[INPUT RECORDS — start]

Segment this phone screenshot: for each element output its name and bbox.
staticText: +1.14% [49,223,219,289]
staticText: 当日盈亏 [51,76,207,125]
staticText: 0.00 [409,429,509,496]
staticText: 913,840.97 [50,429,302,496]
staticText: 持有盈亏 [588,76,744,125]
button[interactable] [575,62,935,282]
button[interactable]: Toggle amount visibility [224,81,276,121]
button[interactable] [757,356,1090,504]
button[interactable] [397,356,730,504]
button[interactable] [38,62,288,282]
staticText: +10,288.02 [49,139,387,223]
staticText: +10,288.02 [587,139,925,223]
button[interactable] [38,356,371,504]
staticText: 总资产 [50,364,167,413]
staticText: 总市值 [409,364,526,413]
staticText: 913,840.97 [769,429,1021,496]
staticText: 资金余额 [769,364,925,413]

[INPUT RECORDS — finish]
[INPUT RECORDS — start]

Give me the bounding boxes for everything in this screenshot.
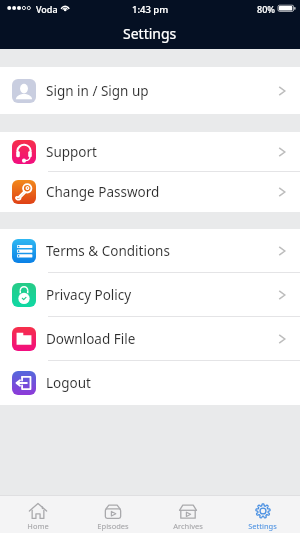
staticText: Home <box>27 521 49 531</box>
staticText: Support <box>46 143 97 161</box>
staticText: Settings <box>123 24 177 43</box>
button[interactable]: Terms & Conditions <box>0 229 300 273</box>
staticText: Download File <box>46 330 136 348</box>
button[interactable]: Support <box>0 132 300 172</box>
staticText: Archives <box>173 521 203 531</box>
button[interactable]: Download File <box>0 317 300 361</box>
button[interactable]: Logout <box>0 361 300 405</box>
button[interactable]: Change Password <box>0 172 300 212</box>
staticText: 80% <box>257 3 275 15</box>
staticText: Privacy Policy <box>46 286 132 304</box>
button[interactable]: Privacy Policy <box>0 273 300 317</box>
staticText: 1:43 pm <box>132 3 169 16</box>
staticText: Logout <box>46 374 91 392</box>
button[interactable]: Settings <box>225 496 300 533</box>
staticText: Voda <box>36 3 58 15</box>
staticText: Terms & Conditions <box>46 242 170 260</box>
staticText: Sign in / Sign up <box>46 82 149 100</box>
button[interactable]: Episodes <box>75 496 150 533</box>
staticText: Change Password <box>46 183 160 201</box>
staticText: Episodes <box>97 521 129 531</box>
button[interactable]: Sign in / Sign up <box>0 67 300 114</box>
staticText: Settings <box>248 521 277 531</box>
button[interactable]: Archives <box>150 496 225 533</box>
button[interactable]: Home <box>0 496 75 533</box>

[INPUT RECORDS — finish]

WHAT THIS TASK INVOLVES → Every line of the listing that includes the word "Change" belongs in the answer.

RESPONSE →
button[interactable]: Change Password <box>0 172 300 212</box>
staticText: Change Password <box>46 183 160 201</box>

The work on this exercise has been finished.